──────── Data shown

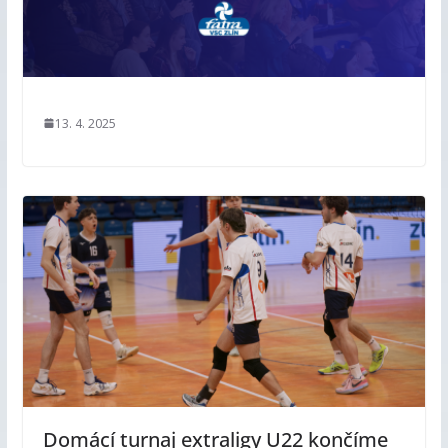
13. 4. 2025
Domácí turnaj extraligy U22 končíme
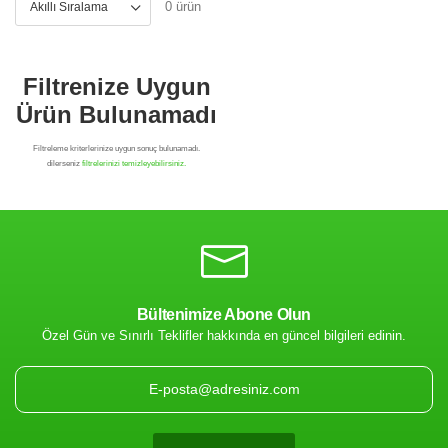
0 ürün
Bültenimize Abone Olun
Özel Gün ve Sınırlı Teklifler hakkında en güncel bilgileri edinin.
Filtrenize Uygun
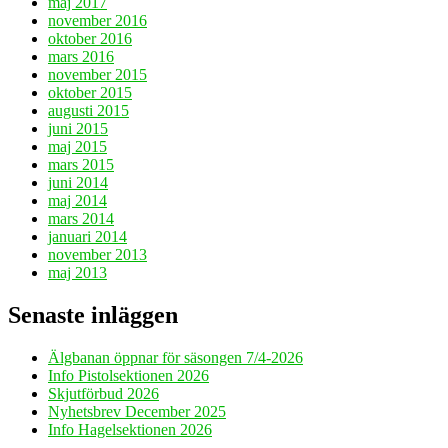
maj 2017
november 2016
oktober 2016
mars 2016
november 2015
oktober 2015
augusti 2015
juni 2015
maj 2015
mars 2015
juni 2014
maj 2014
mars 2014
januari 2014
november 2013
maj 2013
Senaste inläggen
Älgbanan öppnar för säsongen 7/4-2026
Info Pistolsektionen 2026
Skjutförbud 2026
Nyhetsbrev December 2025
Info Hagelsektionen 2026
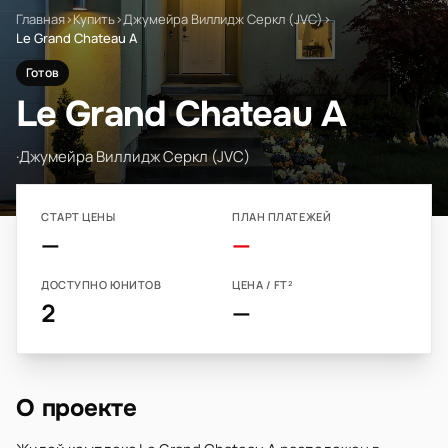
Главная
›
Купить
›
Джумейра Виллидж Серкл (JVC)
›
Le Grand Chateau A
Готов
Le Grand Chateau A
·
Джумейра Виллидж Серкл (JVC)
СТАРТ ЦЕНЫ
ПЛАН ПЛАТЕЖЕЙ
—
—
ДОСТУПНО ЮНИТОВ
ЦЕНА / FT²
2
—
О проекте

────────────────

**Task details:** Line for line, output the entries above from the line with "Özel Gün ve" to the line with "november 2013", both included, and nothing more. Skip pictures.

**Exercise output:**
Özel Gün ve Sınırlı Teklifler hakkında en güncel bilgileri edinin.
Filtrenize Uygun
maj 2017
november 2016
oktober 2016
mars 2016
november 2015
oktober 2015
augusti 2015
juni 2015
maj 2015
mars 2015
juni 2014
maj 2014
mars 2014
januari 2014
november 2013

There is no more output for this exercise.